Dame, Señor, un hijo que sea lo bastante fuerte
para saber cuándo es debil y lo bastante valeroso
para enfrentarse consigo mismo cuando sienta miedo:
un hijo que sea orgulloso e inflexible en la derrota honrada,
y humilde en la victoria.
Dame un hijo que nunca doble la espalda
cuando deba erguir el pecho;
un hijo que sepa conocerte a ti... y conocerse a sí mismo, que es la piedra fundamental de todo conocimiento.

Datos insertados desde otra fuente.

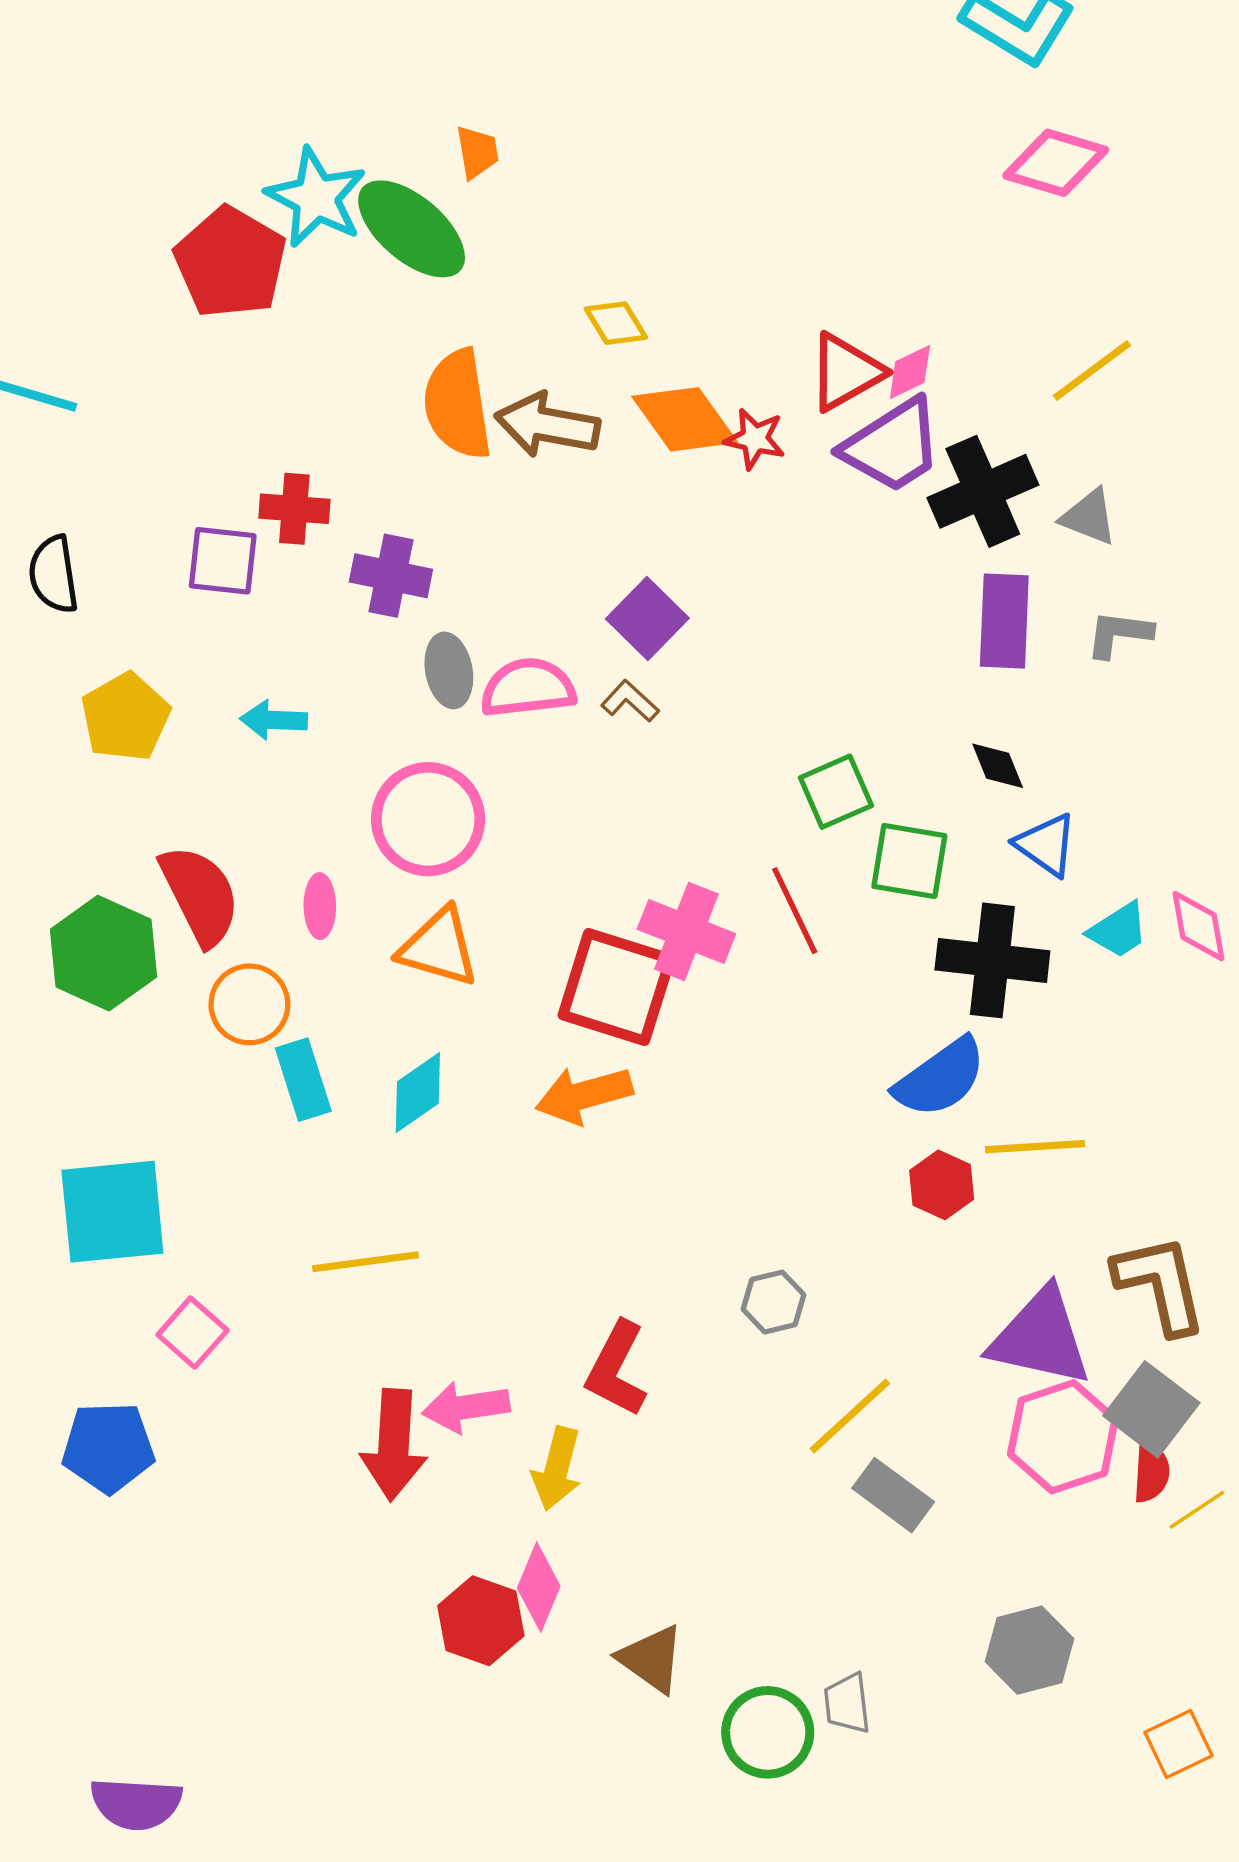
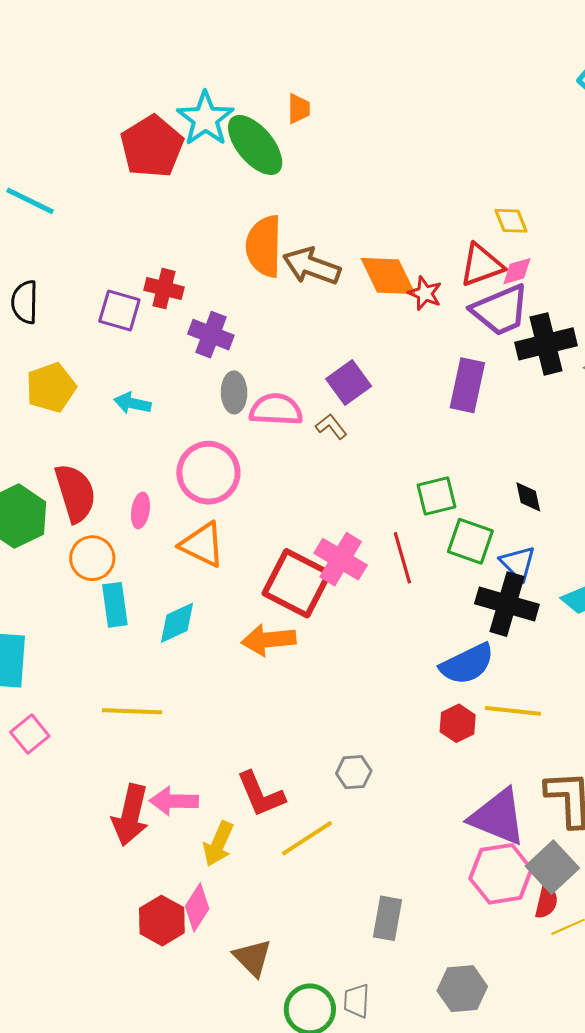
yellow diamond: (616, 323) -> (511, 221), moved
purple rectangle: (1004, 621) -> (467, 385), moved
blue triangle: (1046, 845) -> (518, 563), moved
red L-shape: (617, 1369) -> (261, 794), turned -60
yellow line: (850, 1416) -> (307, 838), moved
gray rectangle: (893, 1495) -> (387, 918), moved, turned 54

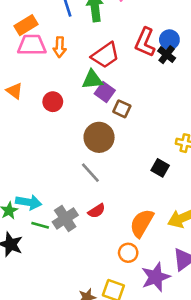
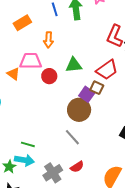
pink trapezoid: (32, 45) -> (31, 61), moved
red trapezoid: (105, 55) -> (107, 70), moved
purple square: (105, 92) -> (87, 94), moved
red circle: (53, 102) -> (49, 76), moved
green line: (40, 225) -> (28, 144), moved

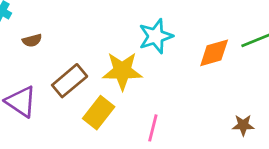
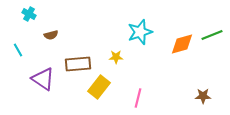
yellow star: (122, 71) -> (116, 57), size x0.5
brown rectangle: (70, 81) -> (78, 64), turned 35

Condúcelo, te lo ruego, no por el camino cómodo y fácil,
sino por el camino áspero aguijoneado
por las dificultades y los retos.
Allí déjalo aprender a sostenerse firme en la tempestad
y a sentir compasión de los que fallan.
Dame un hijo cuyo corazón sea claro
y cuyos ideales sean altos;
un hijo que se domine a sí mismo
antes de que pretenda dominar a los demás;
un hijo que aprenda a reír, pero que también sepa llorar;
un hijo que avance hacia el futuro,
pero que nunca olvide el pasado.
Y después que le hayas dado eso, agrégale,
te suplico, suficiente sentido de buen humor,
de modo que pueda ser siempre serio,
pero que no se tome a sí mismo demasiado en serio.
Dale humildad para que pueda recordar siempre
la sencillez de la verdadera grandeza,
la imparcialidad de la verdadera sabiduría,
la mansedumbre de la verdadera fuerza.
Entonces, Señor, yo, su padre, me atreveré a decirte:
"Gracias porque mi vida no ha sido vana".